As he drove through America thinking about his native land, John Steinbeck lamented in Travels With Charley: In Search of America that years of radio and television were flattening out all the regional accents that he grew up loving. Although there may not be many people left to mourn the passing into the sands of history of this or that twang, it’s only right to express some analogous regret for what radio and TV have done to music. TV has almost certainly wreaked more havoc than has done anything good, but radio allowed great music to spread far and wide to anyone able to plunk down enough cash for a receiver. But to broadcast the best music means determining which music is best, and when the power to choose is concentrated in the hands of a few (as it is now), the downside of radio becomes very apparent. Priceless works by the Beatles, Smokey Robinson, Bob Dylan, and Creedence Clearwater Revival are preserved through their broadcasts on oldies stations every day. But equally wonderful music from the same era — like Big Star, the Flamin’ Groovies, and the Sonics — has been relegated to the purview of collectors because the powers that be have determined that such artists don’t belong on their play lists. In short, it’s dangerous to have a centralized authority saying what is and isn’t great.

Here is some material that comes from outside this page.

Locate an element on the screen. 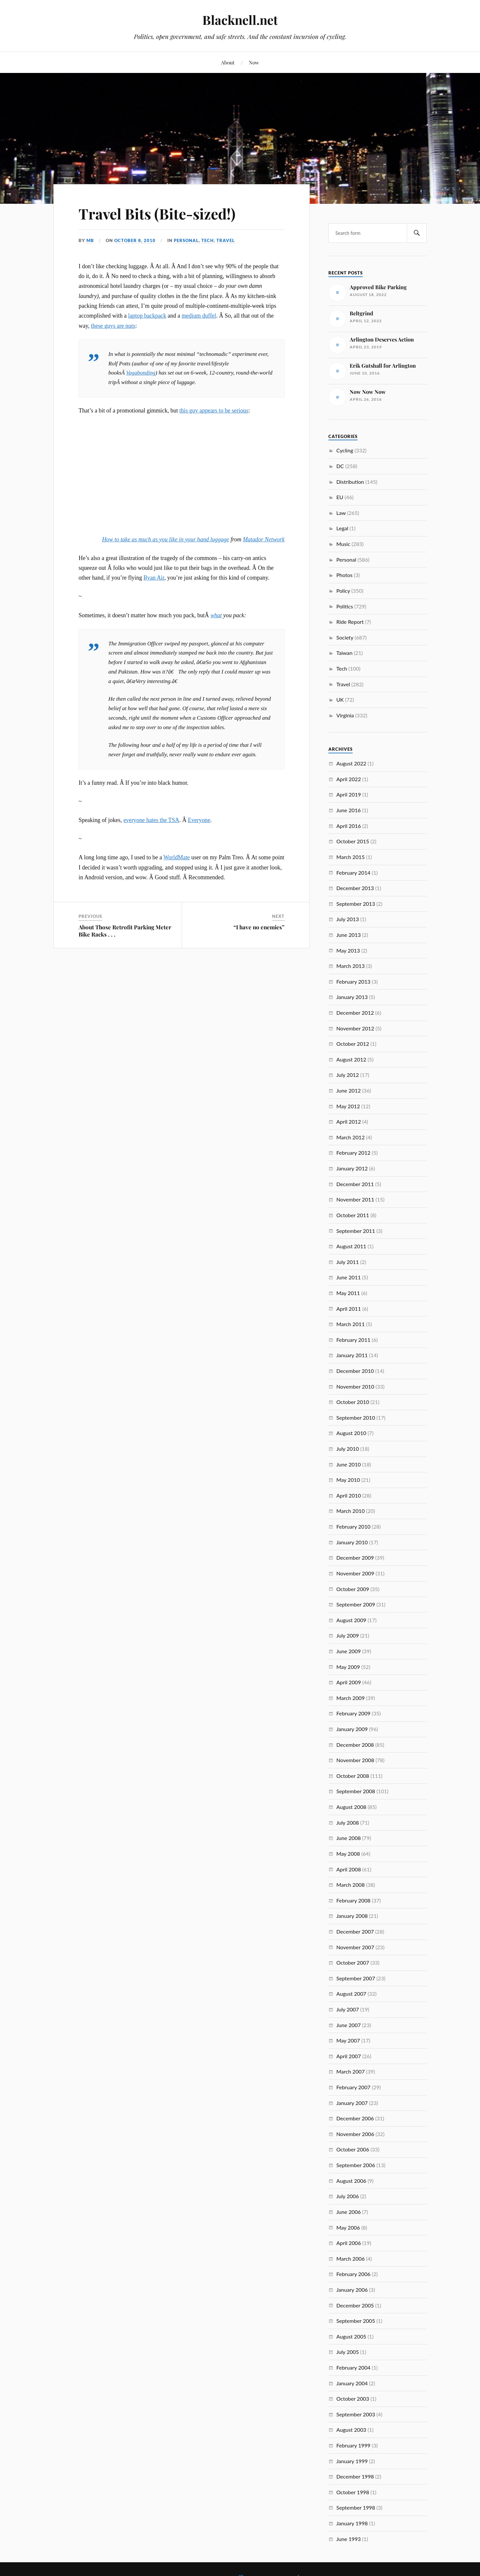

In such a hazardous environment, where homogenization beckons from every corner, where can the rugged individualist turn to? Why, to Utah, of course. Our 45th state can now boast that in addition to producing Orrin Hatch, it has produced a ‘zine compilation, this one entitled Death by Salt and put out by sorta-venerable Slug Magazine. It gathers together a whopping 59 songs over the course of three CDs, all of which at least have the potential to represent the great state of Utah. But why should anyone bother checking out anything in this state? After all, it doesn’t seem to have much going for it besides having the highest peaks on average of any state, in addition to mountains of Mormons. Can Utah rock, too? Well, yes, and from the limited evidence available on Death by Salt, they do it with distinction. For sure, not everything on the comp is gold, but the modest price is justified by plenty of solid entries from bands like Red Bennies, Silvox, Redd Tape, and Purr Bats, the last of whom wins the award for best song title with “Bird Shit Bombs”.

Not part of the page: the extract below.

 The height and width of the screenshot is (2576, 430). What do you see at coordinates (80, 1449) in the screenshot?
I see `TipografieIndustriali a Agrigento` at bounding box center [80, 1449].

But a favorable ratio of good songs to bad songs is only half the appeal. The other half stems from the approach of Death by Salt. Being grouped not by genre but geographically is a daring and sometimes pretentious gesture, hinting as it does at definitiveness, but Death by Salt manages to find some common threads among its 59 entrants without ever striking upon something as banal as a “Utah sound”. Rather, a Utah attitude flickers just brightly enough here to give a sense of unity to the proceedings. As with the impossibly hip Omaha bands currently warming hearts nationwide, there’s a bleakness to the groups on Death by Salt, but it’s coupled with a sense of possibility that — to put it perhaps too romantically — springs from the emptiness all around them. Utah is nowhere, but being nowhere is liberating too. It doesn’t sound like everywhere else, and you don’t have to be a legendary author trucking around the country with a poodle to appreciate something like that.